Records from a data source:
· · · · · · ·

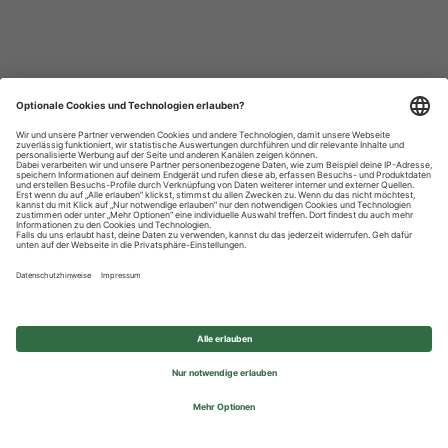
Datenschutzhinweise
Impressum
Privatsphäre-Einstellungen
© 2026 REWE Group - All rights reserved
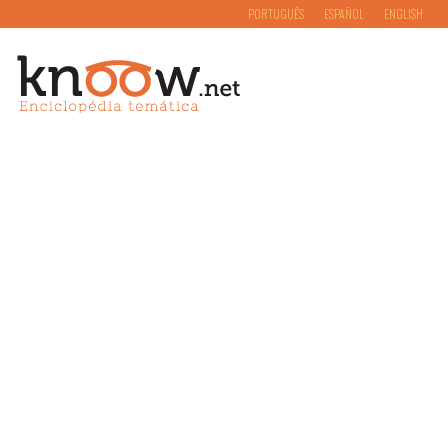
PORTUGUÊS
ESPAÑOL
ENGLISH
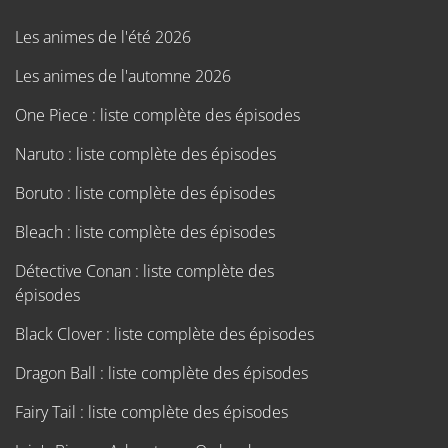
Les animes de l'été 2026
Les animes de l'automne 2026
One Piece : liste complète des épisodes
Naruto : liste complète des épisodes
Boruto : liste complète des épisodes
Bleach : liste complète des épisodes
Détective Conan : liste complète des
épisodes
Black Clover : liste complète des épisodes
Dragon Ball : liste complète des épisodes
Fairy Tail : liste complète des épisodes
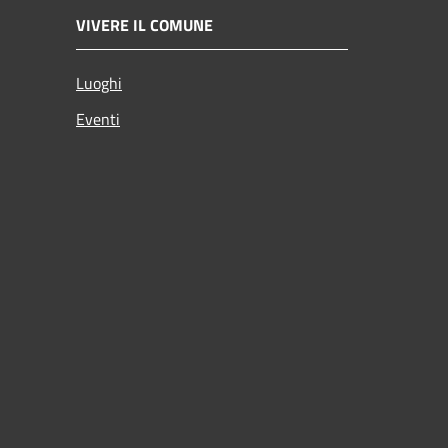
VIVERE IL COMUNE
Luoghi
Eventi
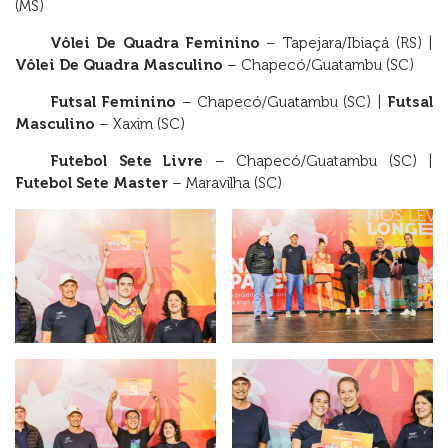
(MS)
Vôlei De Quadra Feminino
– Tapejara/Ibiaçá (RS) |
Vôlei De Quadra Masculino
– Chapecó/Guatambu (SC)
Futsal Feminino
– Chapecó/Guatambu (SC) |
Futsal
Masculino
– Xaxim (SC)
Futebol Sete Livre
– Chapecó/Guatambu (SC) |
Futebol Sete Master
– Maravilha (SC)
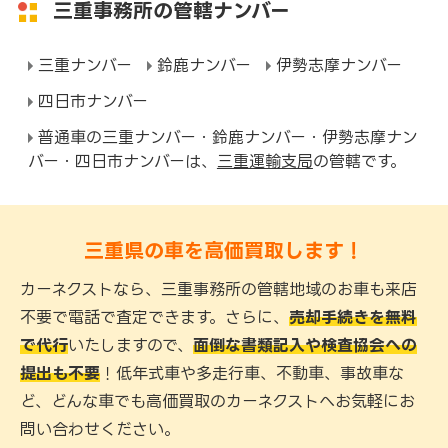
三重事務所の管轄ナンバー
三重ナンバー
鈴鹿ナンバー
伊勢志摩ナンバー
四日市ナンバー
普通車の三重ナンバー・鈴鹿ナンバー・伊勢志摩ナン
バー・四日市ナンバーは、
三重運輸支局
の管轄です。
三重県の車を高価買取します！
カーネクストなら、三重事務所の管轄地域のお車も来店
不要で電話で査定できます。さらに、
売却手続きを無料
で代行
いたしますので、
面倒な書類記入や検査協会への
提出も不要
！低年式車や多走行車、不動車、事故車な
ど、どんな車でも高価買取のカーネクストへお気軽にお
問い合わせください。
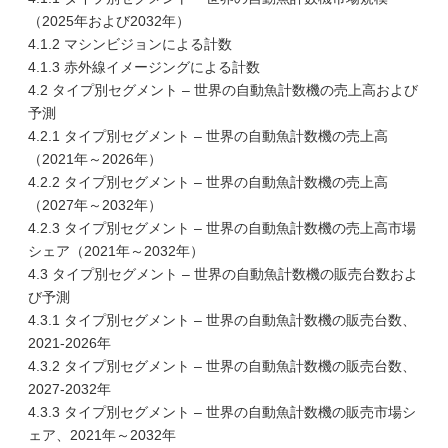
（2025年および2032年）
4.1.2 マシンビジョンによる計数
4.1.3 赤外線イメージングによる計数
4.2 タイプ別セグメント – 世界の自動魚計数機の売上高および
予測
4.2.1 タイプ別セグメント – 世界の自動魚計数機の売上高
（2021年～2026年）
4.2.2 タイプ別セグメント – 世界の自動魚計数機の売上高
（2027年～2032年）
4.2.3 タイプ別セグメント – 世界の自動魚計数機の売上高市場
シェア（2021年～2032年）
4.3 タイプ別セグメント – 世界の自動魚計数機の販売台数およ
び予測
4.3.1 タイプ別セグメント – 世界の自動魚計数機の販売台数、
2021-2026年
4.3.2 タイプ別セグメント – 世界の自動魚計数機の販売台数、
2027-2032年
4.3.3 タイプ別セグメント – 世界の自動魚計数機の販売市場シ
ェア、2021年～2032年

· · · · · · ·

» Exercise: The lines to show are those in the data above that include "épisodes".

» Problem solution:
One Piece : liste complète des épisodes
Naruto : liste complète des épisodes
Boruto : liste complète des épisodes
Bleach : liste complète des épisodes
épisodes
Black Clover : liste complète des épisodes
Dragon Ball : liste complète des épisodes
Fairy Tail : liste complète des épisodes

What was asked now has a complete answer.